»»

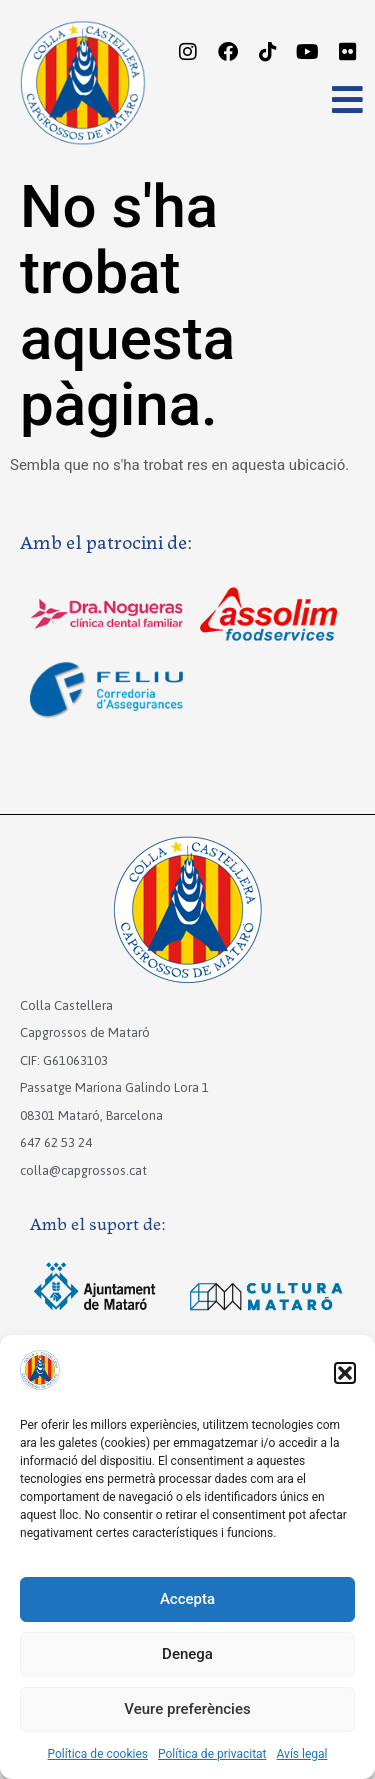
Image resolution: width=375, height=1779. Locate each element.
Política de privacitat (212, 1754)
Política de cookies (98, 1754)
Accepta (187, 1599)
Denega (187, 1654)
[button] (345, 1373)
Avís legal (302, 1754)
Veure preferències (187, 1709)
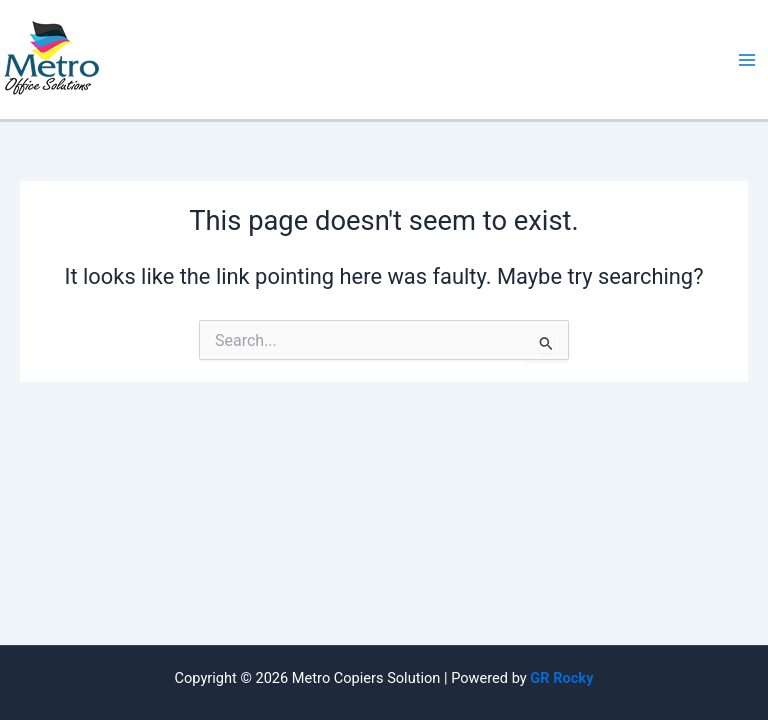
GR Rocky (561, 678)
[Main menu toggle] (747, 60)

««

- Aim of the task
Find the line that contains "Política de privacitat (212, 1754)". Copy it and every line after it through the end of the listing exactly, but not the pictures.

- Solution to the problem
Política de privacitat (212, 1754)
Política de cookies (98, 1754)
Accepta (187, 1599)
Denega (187, 1654)
[button] (345, 1373)
Avís legal (302, 1754)
Veure preferències (187, 1709)
GR Rocky (561, 678)
[Main menu toggle] (747, 60)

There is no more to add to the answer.